Data ▸

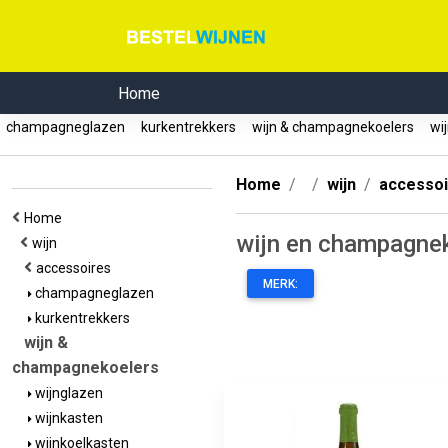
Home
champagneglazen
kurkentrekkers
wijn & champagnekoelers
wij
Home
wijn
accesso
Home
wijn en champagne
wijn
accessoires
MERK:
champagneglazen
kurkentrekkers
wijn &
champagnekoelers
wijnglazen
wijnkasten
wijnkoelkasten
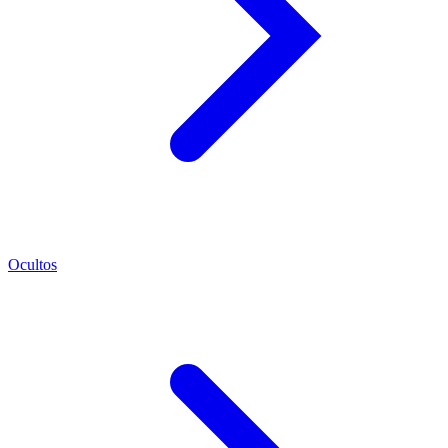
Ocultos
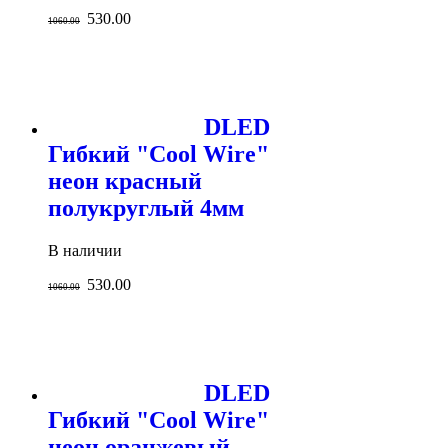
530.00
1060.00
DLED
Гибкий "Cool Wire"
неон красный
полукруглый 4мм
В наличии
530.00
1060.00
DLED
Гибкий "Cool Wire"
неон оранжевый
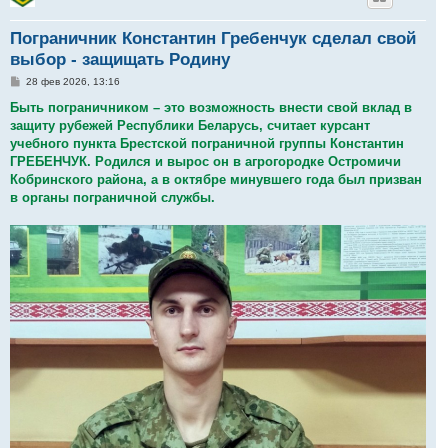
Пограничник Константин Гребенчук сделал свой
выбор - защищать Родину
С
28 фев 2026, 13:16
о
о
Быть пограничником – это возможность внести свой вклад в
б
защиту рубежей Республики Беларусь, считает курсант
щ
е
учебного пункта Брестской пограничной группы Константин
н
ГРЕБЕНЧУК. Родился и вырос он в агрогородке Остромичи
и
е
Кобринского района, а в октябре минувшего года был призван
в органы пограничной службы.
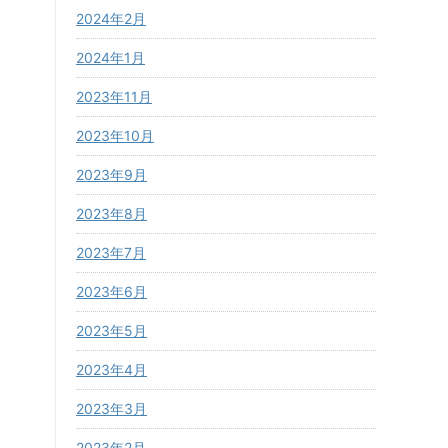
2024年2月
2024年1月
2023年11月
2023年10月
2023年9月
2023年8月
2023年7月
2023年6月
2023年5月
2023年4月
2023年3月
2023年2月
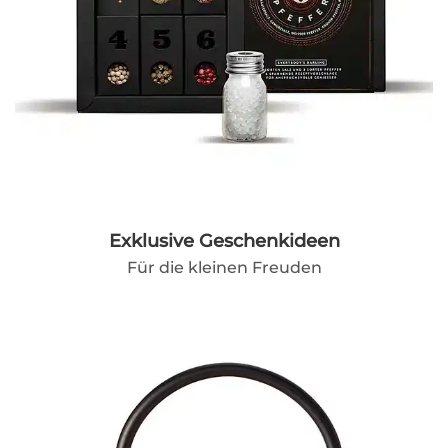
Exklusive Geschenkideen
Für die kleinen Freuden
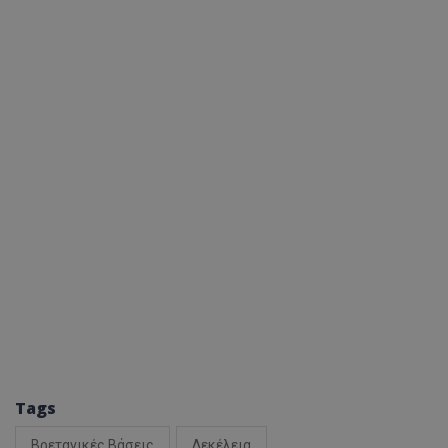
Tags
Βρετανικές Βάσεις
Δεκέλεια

--

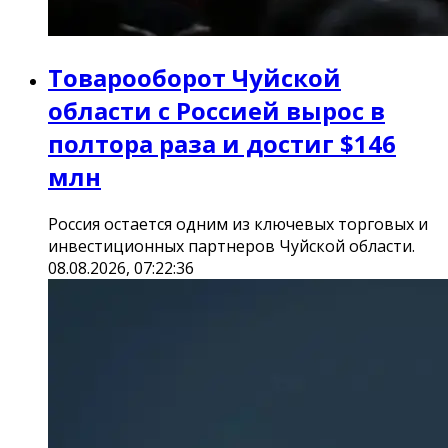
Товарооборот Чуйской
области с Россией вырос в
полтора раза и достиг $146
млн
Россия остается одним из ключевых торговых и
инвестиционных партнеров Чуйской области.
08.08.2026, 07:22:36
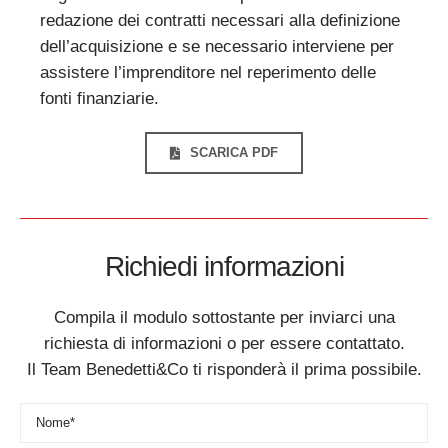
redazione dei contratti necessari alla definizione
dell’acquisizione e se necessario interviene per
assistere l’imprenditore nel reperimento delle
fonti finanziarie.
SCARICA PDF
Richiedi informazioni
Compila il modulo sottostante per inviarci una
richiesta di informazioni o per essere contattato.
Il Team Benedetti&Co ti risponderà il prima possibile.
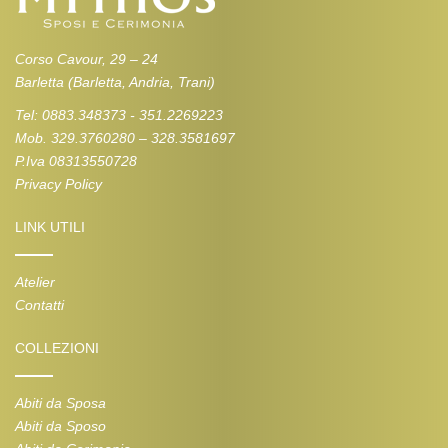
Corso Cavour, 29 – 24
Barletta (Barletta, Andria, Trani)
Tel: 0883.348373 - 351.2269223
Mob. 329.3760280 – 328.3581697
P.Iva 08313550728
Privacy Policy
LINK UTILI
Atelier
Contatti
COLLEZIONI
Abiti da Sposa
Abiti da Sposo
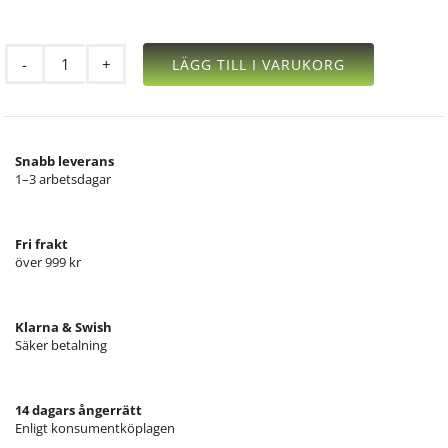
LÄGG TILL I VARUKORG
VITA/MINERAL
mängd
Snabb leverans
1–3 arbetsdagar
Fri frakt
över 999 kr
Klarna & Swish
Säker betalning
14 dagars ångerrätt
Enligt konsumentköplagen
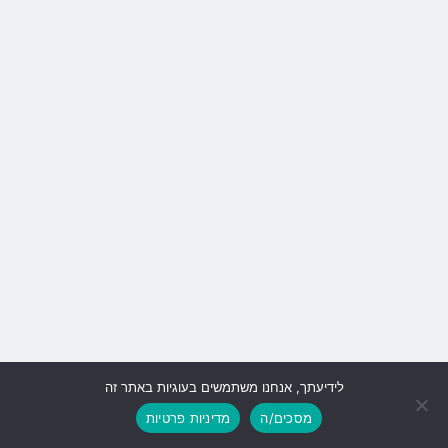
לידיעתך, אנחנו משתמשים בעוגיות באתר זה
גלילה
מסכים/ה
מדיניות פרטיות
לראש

Task to complete ▸ Copy the lines above exactly, starting at the one with "области с Россией вырос в" and ending at the one with "dell’acquisizione e se", both included. Leave out any pictures and add nothing else.

Exercise result ▸
области с Россией вырос в
полтора раза и достиг $146
млн
Россия остается одним из ключевых торговых и
инвестиционных партнеров Чуйской области.
08.08.2026, 07:22:36
redazione dei contratti necessari alla definizione
dell’acquisizione e se necessario interviene per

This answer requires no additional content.